Rupture characteristics of slow slip events
- They slip faster than the plate speed but slower than an earthquake. Millimeters per week is a good ballpark estimate of the speed.
- The ones measured so far slip as much as a large-magnitude earthquake but take a lot longer to accomplish that slip. That's why they are called "slow slip events."
- They are not detectable by seismometers due to the long rise time and slow rupture velocity. We use Global Positioning System data to measure them.
For example, the rise time for an earthquake is often negligible compared to the rupture duration, but for a slow slip event, the rise time can be a significant fraction of the overall time of rupture.
Rise time? What's rise time?
The rise time is how long it takes an earthquake to go from zero to its seismic rupture velocity. Generally speaking, earthquake rise times are fast compared to how long the earthquake lasts. Another interesting thing about earthquake rise times is that they are about the same regardless of the final size of the earthquake. The rise time of a magnitude 5 and a magnitude 8 are about the same. The difference is that a magnitude 8 lasts longer and a bigger chunk of ground is involved in the earthquake. For a slow slip event, the rise times are incredibly long and the event never does get up to a seismic speed at all. Since the motion is all so smooth and slow, seismic waves aren't generated. That's why we have to use GPS instead of seismometers to measure slow slip events.
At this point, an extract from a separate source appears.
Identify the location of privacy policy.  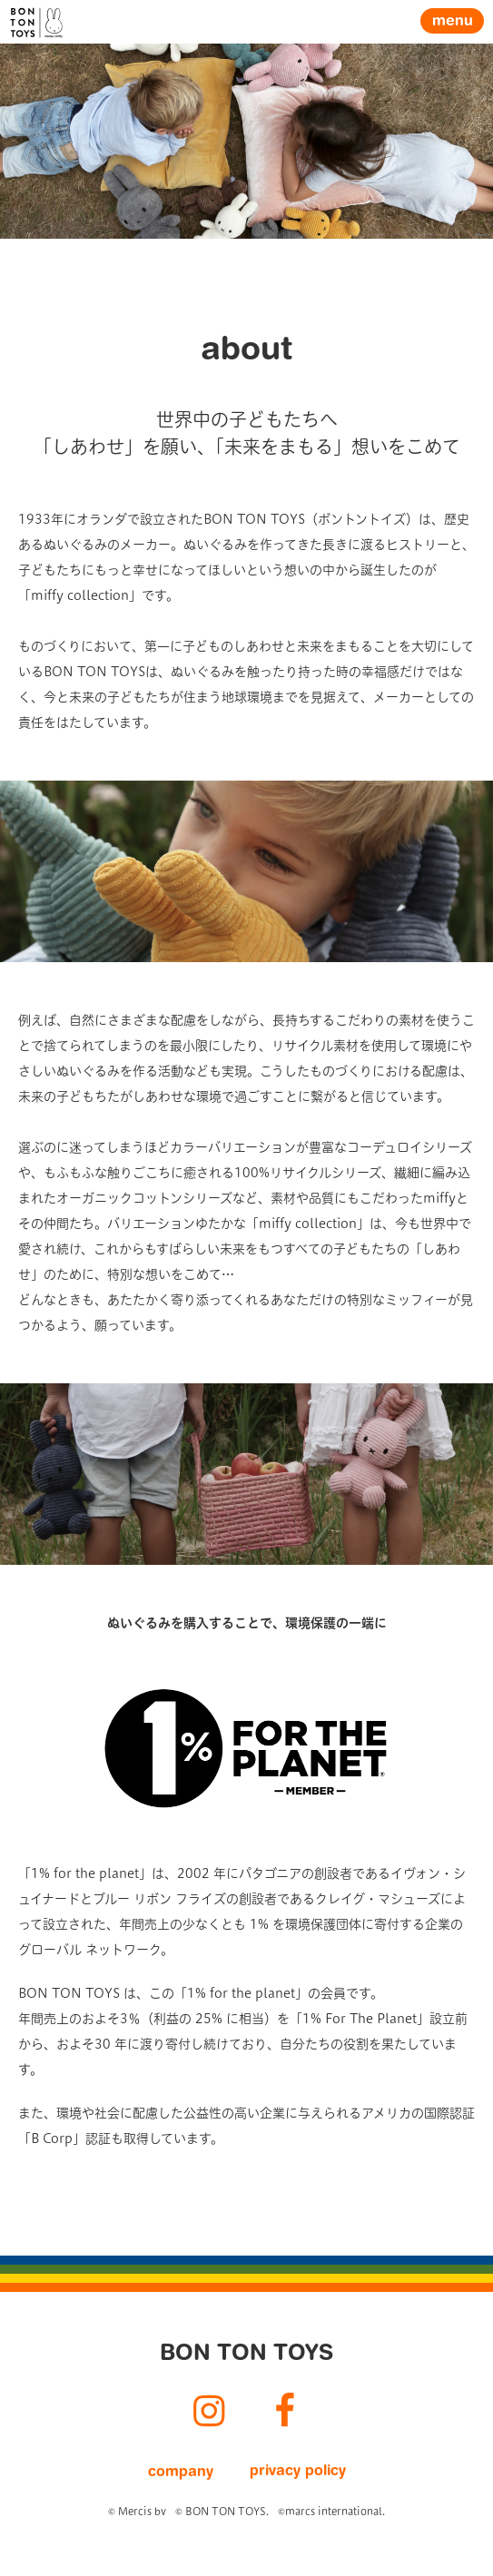
(298, 2471).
See my screencast for a sketch explaining rise time. Click here for a close-captioned version of the rise-time sketch.
Where have slow slip events been found?
The figures below are reproduced from published papers that describe slow slip events detected in New Zealand, Nicaragua, Mexico, and Alaska. Their locations in the grand scheme of the world are shown with rectangles on the world map above, except Japan is missing from the detailed maps below. All the slow slip events shown here have two main things in common:
- Long duration compared to an earthquake (days to months instead of seconds to minutes), and
- Cumulative slip equivalent to 6.9-7.5 moment magnitude.